Within the listing below, locate all lines containing the word "einen". Copy each one.

>>

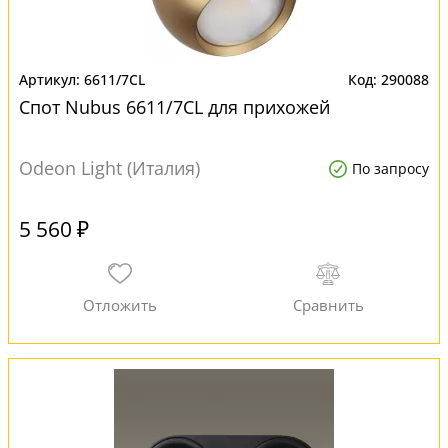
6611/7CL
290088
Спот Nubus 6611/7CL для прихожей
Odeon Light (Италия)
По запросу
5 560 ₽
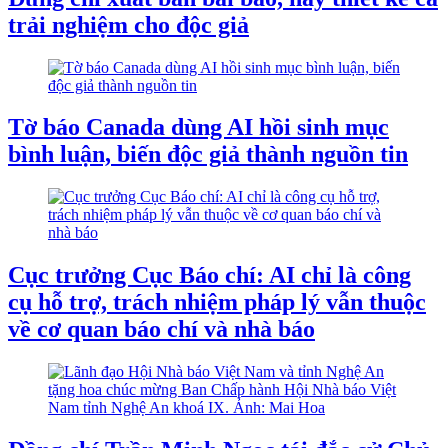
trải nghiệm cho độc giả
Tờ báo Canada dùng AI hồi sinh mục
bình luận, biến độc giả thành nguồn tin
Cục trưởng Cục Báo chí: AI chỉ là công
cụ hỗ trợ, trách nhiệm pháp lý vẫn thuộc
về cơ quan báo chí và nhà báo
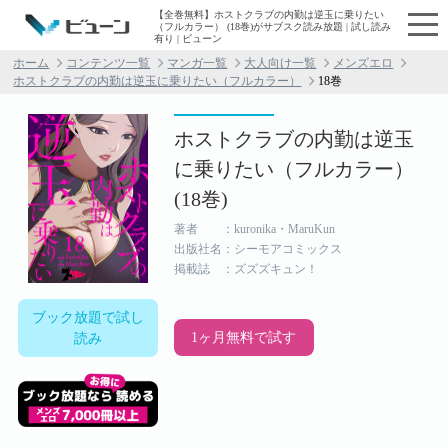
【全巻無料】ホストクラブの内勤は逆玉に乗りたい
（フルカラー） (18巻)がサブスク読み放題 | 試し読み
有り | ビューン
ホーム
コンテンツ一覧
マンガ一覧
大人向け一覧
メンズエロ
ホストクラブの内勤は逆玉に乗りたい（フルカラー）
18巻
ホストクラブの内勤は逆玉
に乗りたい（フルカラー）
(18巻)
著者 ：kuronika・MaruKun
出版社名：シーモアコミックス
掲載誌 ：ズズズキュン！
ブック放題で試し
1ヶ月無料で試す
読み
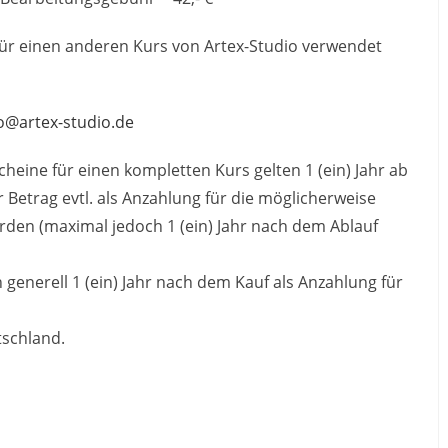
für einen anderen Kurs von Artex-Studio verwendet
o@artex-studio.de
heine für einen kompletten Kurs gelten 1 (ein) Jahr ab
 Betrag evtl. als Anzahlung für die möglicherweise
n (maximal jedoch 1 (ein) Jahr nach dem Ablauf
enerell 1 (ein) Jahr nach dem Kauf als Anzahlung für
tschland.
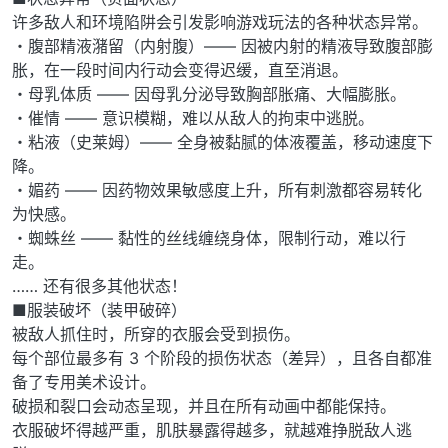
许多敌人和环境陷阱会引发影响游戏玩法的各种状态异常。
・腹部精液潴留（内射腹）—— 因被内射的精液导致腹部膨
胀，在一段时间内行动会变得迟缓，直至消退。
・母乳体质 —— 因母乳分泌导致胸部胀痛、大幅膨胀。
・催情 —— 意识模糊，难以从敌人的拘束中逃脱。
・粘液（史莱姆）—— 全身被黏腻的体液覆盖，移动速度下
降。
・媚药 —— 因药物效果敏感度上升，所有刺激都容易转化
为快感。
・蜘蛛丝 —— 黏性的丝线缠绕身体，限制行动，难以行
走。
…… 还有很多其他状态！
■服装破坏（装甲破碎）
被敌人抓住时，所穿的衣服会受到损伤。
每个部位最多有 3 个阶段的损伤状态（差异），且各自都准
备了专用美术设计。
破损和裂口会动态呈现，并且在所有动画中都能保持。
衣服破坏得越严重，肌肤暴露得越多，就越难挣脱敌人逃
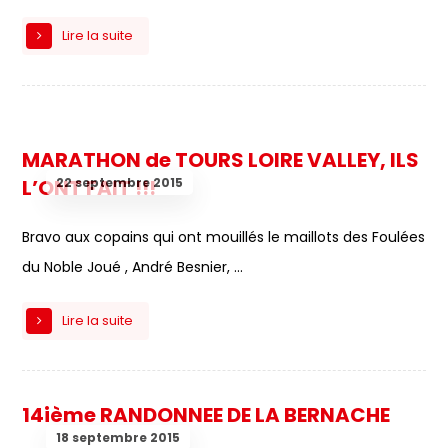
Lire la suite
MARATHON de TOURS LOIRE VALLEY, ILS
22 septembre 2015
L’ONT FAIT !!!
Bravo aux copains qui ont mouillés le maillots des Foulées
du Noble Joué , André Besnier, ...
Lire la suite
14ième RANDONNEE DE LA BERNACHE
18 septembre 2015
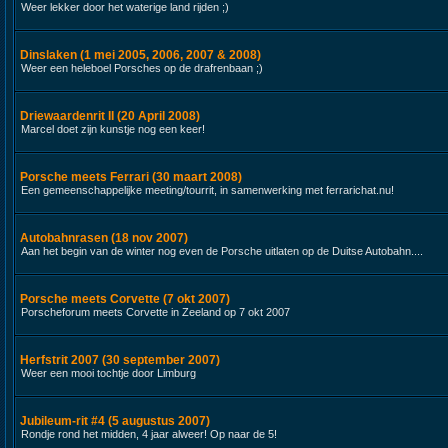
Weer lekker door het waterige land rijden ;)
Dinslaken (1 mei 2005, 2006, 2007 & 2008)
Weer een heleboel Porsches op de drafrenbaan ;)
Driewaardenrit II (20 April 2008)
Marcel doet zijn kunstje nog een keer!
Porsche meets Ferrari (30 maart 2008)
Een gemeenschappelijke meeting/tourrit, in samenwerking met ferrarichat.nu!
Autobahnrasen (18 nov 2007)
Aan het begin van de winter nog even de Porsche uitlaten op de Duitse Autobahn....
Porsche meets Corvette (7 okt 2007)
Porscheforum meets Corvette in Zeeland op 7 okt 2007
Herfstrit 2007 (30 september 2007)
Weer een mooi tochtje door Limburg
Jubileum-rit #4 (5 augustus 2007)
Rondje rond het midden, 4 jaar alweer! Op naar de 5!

<<
>>

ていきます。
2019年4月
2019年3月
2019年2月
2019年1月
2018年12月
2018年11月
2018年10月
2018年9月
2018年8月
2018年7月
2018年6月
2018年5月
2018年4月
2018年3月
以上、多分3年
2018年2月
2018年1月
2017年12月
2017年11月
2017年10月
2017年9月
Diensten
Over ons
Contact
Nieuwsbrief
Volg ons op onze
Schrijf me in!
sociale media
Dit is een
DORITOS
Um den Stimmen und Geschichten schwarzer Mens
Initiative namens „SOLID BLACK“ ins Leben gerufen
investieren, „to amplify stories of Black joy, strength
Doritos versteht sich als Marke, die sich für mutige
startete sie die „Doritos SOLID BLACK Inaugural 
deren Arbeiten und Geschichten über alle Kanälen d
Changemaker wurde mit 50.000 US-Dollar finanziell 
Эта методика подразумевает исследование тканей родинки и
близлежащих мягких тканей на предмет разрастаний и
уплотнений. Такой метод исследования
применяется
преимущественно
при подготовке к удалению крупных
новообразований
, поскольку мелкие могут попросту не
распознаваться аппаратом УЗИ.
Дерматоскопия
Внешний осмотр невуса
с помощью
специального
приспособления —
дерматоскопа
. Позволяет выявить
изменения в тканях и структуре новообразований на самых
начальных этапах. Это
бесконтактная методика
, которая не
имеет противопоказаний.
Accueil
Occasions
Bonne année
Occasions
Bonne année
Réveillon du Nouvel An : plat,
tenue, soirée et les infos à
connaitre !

<<

> **ANSWER SECTION**:
für einen anderen Kurs von Artex-Studio verwendet
heine für einen kompletten Kurs gelten 1 (ein) Jahr ab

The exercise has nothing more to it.